● **What the task asks**
Reproduce every entry word for word. Drop all pictures from the copy.

● **Extracted data entries**
========
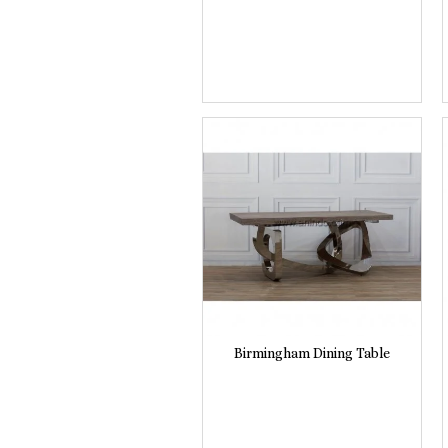
Birmingham Dining Table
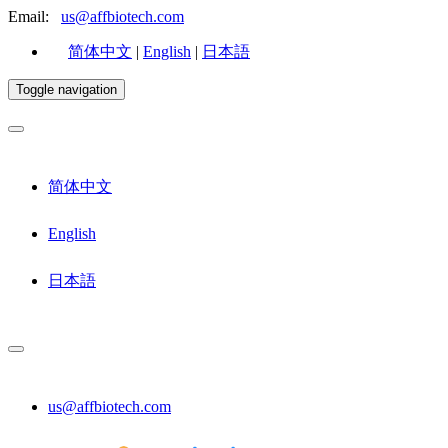
Email:
us@affbiotech.com
简体中文
|
English
|
日本語
Toggle navigation
简体中文
English
日本語
us@affbiotech.com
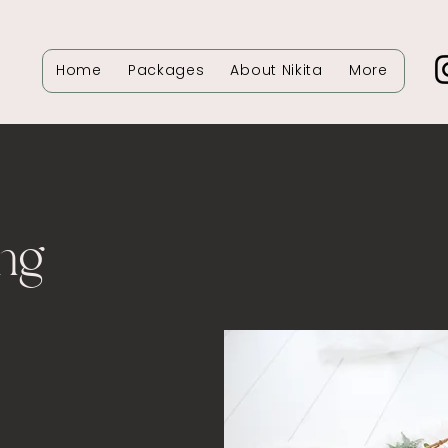
Home
Packages
About Nikita
More
ng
========
● **Answer to this problem**
Birmingham Dining Table
Email:
us@affbiotech.com
简体中文
|
English
|
日本語
Toggle navigation
简体中文
English
日本語
us@affbiotech.com
Home
Packages
About Nikita
More
ng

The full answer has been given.